ノーマ・ルイス(キャメロン・ディアス)とアーサー(ジェームズ・マースデン)は、それほど収入が多くないが郊外の一戸建てに住んでいて小学生の長男ウォルター(サム・オズ・ストーン)がいた。ある日の明け方に何者かがやってきて、ダンボール箱をドアの前に置いていく。中を明けてみると、翌日の夕方5時にスチュアード(フランク・ランジェラ)が説明に来るという。
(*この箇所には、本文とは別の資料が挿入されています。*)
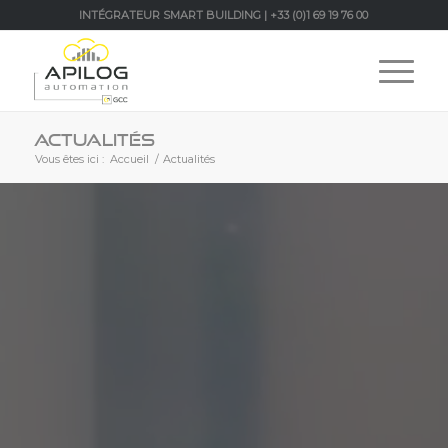
INTÉGRATEUR SMART BUILDING | +33 (0)1 69 19 76 00
Actualités
Vous êtes ici :
Accueil
/
Actualités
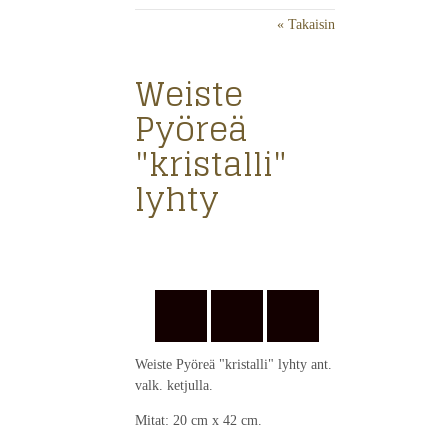
« Takaisin
Weiste
Pyöreä
"kristalli"
lyhty
Weiste Pyöreä "kristalli" lyhty ant.
valk. ketjulla.
Mitat: 20 cm x 42 cm.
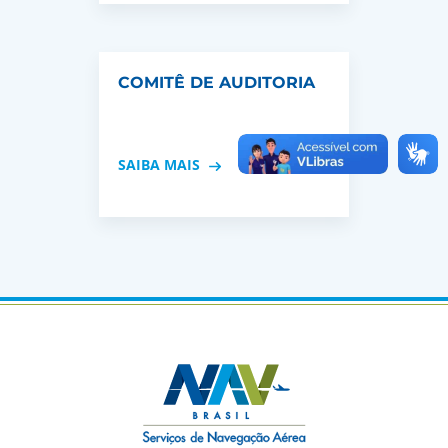
COMITÊ DE AUDITORIA
SAIBA MAIS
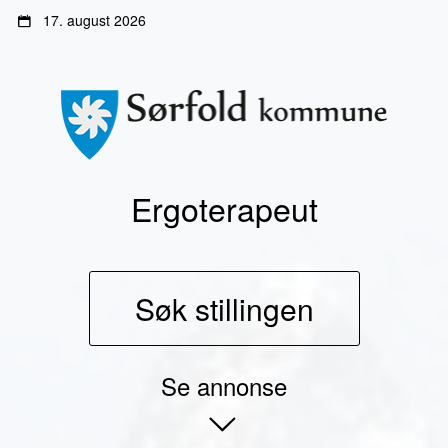
Gå
Gå
17. august 2026
til
til
innhold
sidemeny
Ergoterapeut
Søk stillingen
Se annonse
夫婦二人で待っていると、時間通りにスチュアードが来る。そして、その箱の上にある赤いボタンを押すと、100万ドルを手に入れることができる。でも、代償として見知らぬどこかの人間が死ぬ。また、スチュアード自身の正体や他人に漏らしたりしてはいけないと言われる。期限は24時間だと区切られる。悪いことに、NASAに勤めるアーサーは宇宙飛行士の選考からはずれ、教師をしているノーマは学費割引を外される。

生活が苦しくなって、ノーマはボタンを押してしまう。哲学者の言葉が出てきたり、ことわざが出てきたりして人間の本性に迫るのかと最初は思った。でも、最終的には人間の力の及ばない存在の影響によって、物語が進んでしまう。確かに、平和ボケしている現代人が少しの贅沢をするために、途上国の人々を搾取する仕組みがある。現代的な不条理に通じるかとも思ったが、わてには共感できなかった。

スチュアードの存在や彼の正体不明の雇い主は、人間を自由に操作できるのだ。これは反則だろう。瞬間移動も出てくるし、見知らぬ誰かが死ぬという前提は簡単に破られる。映画を見たあとに、製作者に圧倒された感じがなかった。こういう映画は、伏せんを探るとかいう楽しみもない。わては、困ってしまった。